** Extracted entries follows **

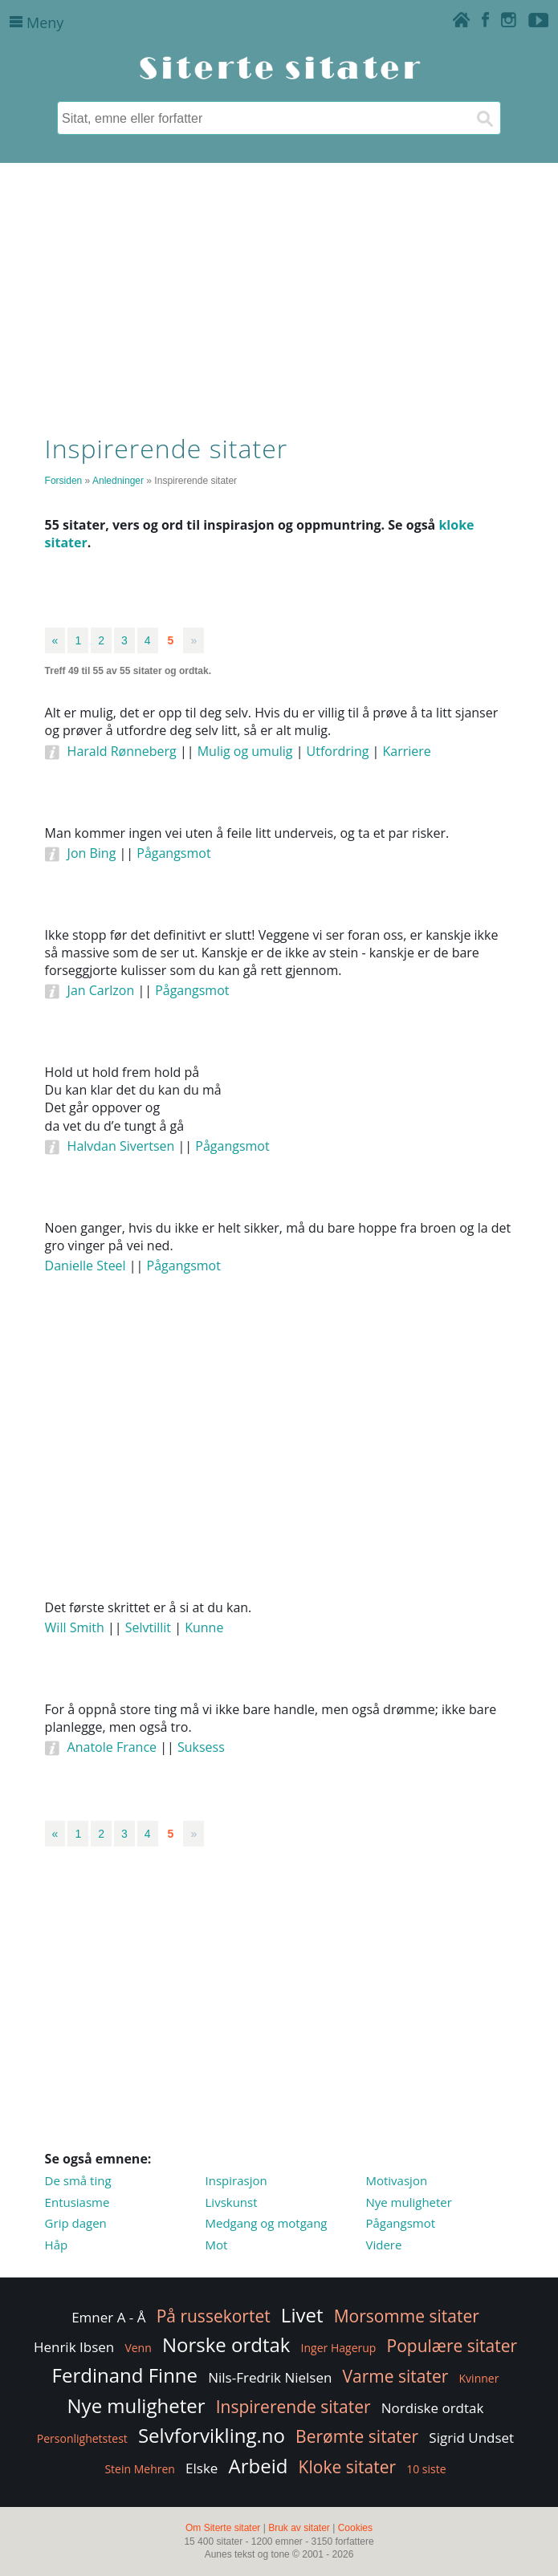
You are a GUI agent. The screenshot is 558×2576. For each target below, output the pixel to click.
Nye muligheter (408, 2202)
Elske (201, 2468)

** End of Extracted entries **
** Extracted entries follows **

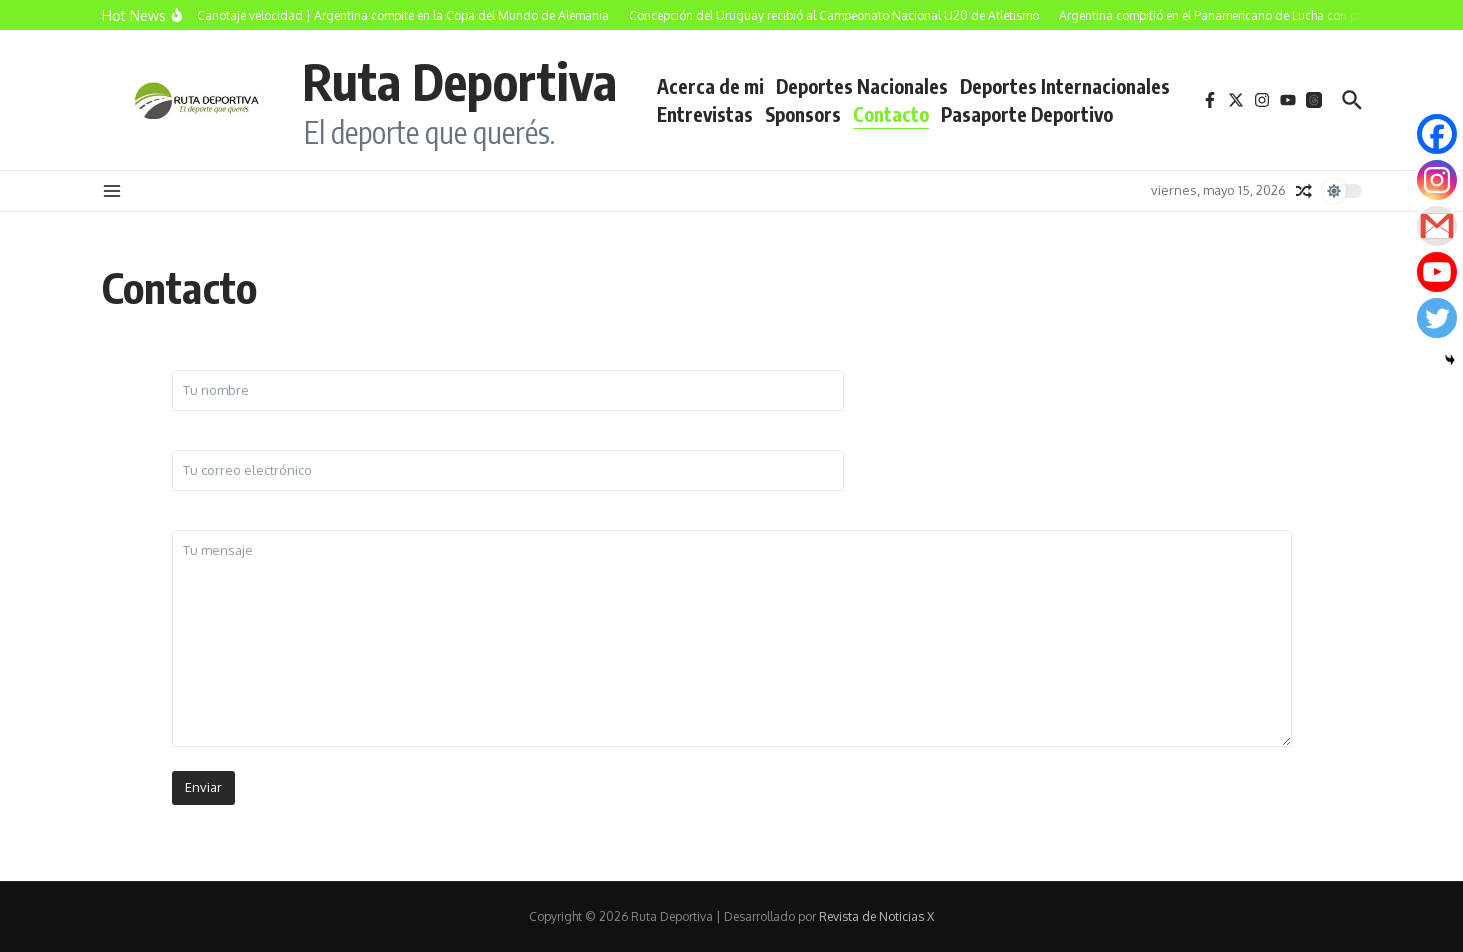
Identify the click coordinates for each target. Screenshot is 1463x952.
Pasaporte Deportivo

** End of Extracted entries **

Could you set down, word for word, only the lines above from the line with "You are a GUI" to the line with "Elske (201, 2468)", including both?

You are a GUI agent. The screenshot is 558×2576. For each target below, output the pixel to click.
Nye muligheter (408, 2202)
Elske (201, 2468)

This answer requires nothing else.